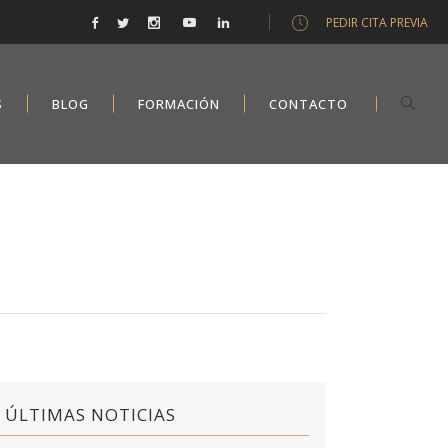
PEDIR CITA PREVIA
S
BLOG
FORMACIÓN
CONTACTO
ÚLTIMAS NOTICIAS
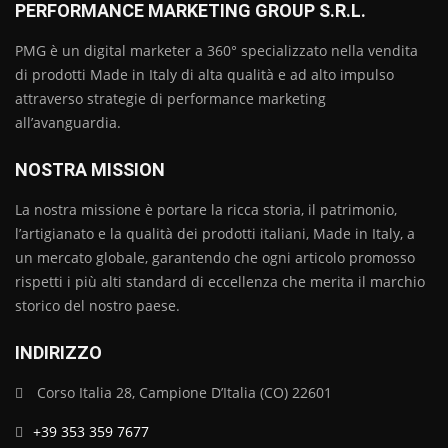
PERFORMANCE MARKETING GROUP S.R.L.
PMG è un digital marketer a 360° specializzato nella vendita
di prodotti Made in Italy di alta qualità e ad alto impulso
attraverso strategie di performance marketing
all’avanguardia.
NOSTRA MISSION
La nostra missione è portare la ricca storia, il patrimonio,
l’artigianato e la qualità dei prodotti italiani, Made in Italy, a
un mercato globale, garantendo che ogni articolo promosso
rispetti i più alti standard di eccellenza che merita il marchio
storico del nostro paese.
INDIRIZZO
Corso Italia 28, Campione D’Italia (CO) 22601
+39 353 359 7677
────────────────────
** EXERCISE DIRECTIONS **
Your job is to copy each entry exactly as written; the pictures do not go in.

** EXERCISE SOLUTION **
PEDIR CITA PREVIA
S
BLOG
FORMACIÓN
CONTACTO
ÚLTIMAS NOTICIAS
PERFORMANCE MARKETING GROUP S.R.L.
PMG è un digital marketer a 360° specializzato nella vendita
di prodotti Made in Italy di alta qualità e ad alto impulso
attraverso strategie di performance marketing
all’avanguardia.
NOSTRA MISSION
La nostra missione è portare la ricca storia, il patrimonio,
l’artigianato e la qualità dei prodotti italiani, Made in Italy, a
un mercato globale, garantendo che ogni articolo promosso
rispetti i più alti standard di eccellenza che merita il marchio
storico del nostro paese.
INDIRIZZO
Corso Italia 28, Campione D’Italia (CO) 22601
+39 353 359 7677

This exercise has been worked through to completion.